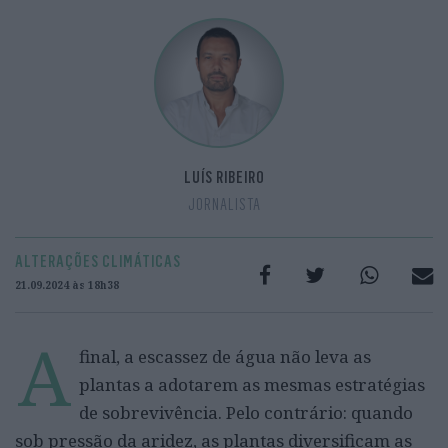
LUÍS RIBEIRO
JORNALISTA
ALTERAÇÕES CLIMÁTICAS
21.09.2024 às 18h38
A
final, a escassez de água não leva as
plantas a adotarem as mesmas estratégias
de sobrevivência. Pelo contrário: quando
sob pressão da aridez, as plantas diversificam as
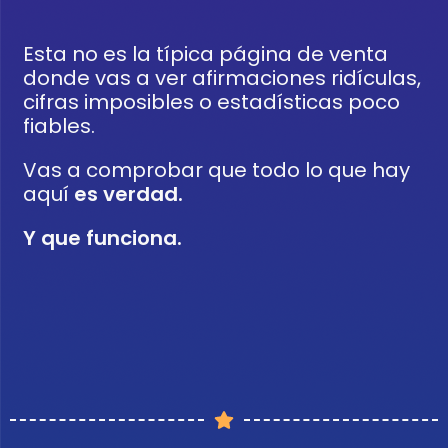
Esta no es la típica página de venta
donde vas a ver afirmaciones ridículas,
cifras imposibles o estadísticas poco
fiables.
Vas a comprobar que todo lo que hay
aquí
es verdad.
Y que funciona.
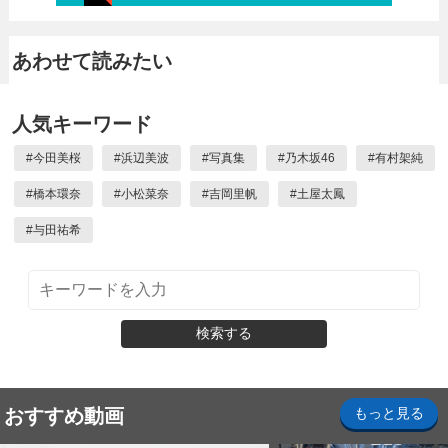
あわせて読みたい
人気キーワード
#
今田美桜
#
浜辺美波
#
写真集
#
乃木坂46
#
有村架純
#
橋本環奈
#
小松菜奈
#
吉岡里帆
#
土屋太鳳
#
与田祐希
検索する
おすすめ動画
もっと見る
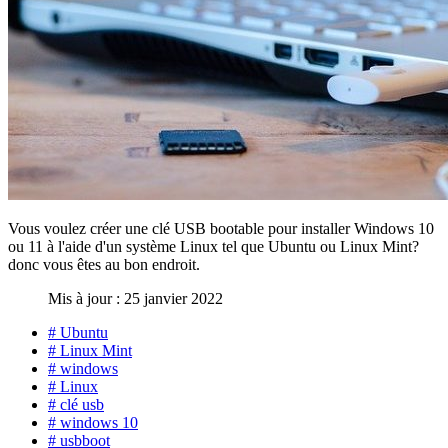
Vous voulez créer une clé USB bootable pour installer Windows 10
ou 11 à l'aide d'un système Linux tel que Ubuntu ou Linux Mint?
donc vous êtes au bon endroit.
Mis à jour : 25 janvier 2022
# Ubuntu
# Linux Mint
# windows
# Linux
# clé usb
# windows 10
# usbboot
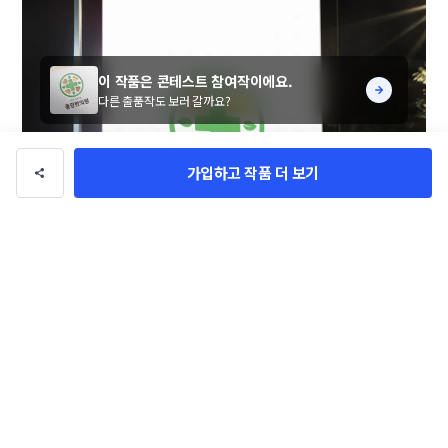
이 작품은 콘테스트 참여작이에요.
다른 출품작도 보러 갈까요?
가입하고 작품 더 보기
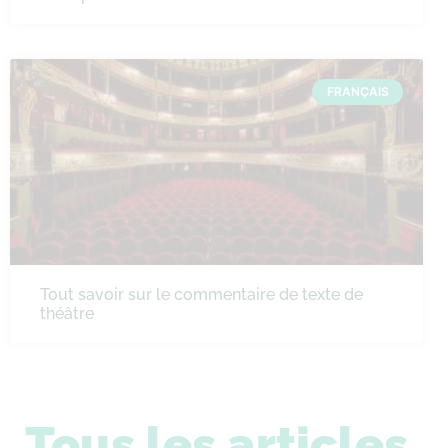
FRANÇAIS
Tout savoir sur le commentaire de texte de
théâtre
Tous les articles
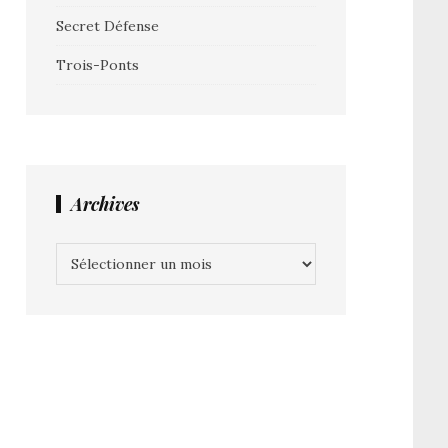
Secret Défense
Trois-Ponts
Archives
Archives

|---|

→ **Task instructions**
A complete answer lists each line of the data that holds the word "Ubuntu".

→ **Answer space**
ou 11 à l'aide d'un système Linux tel que Ubuntu ou Linux Mint?
# Ubuntu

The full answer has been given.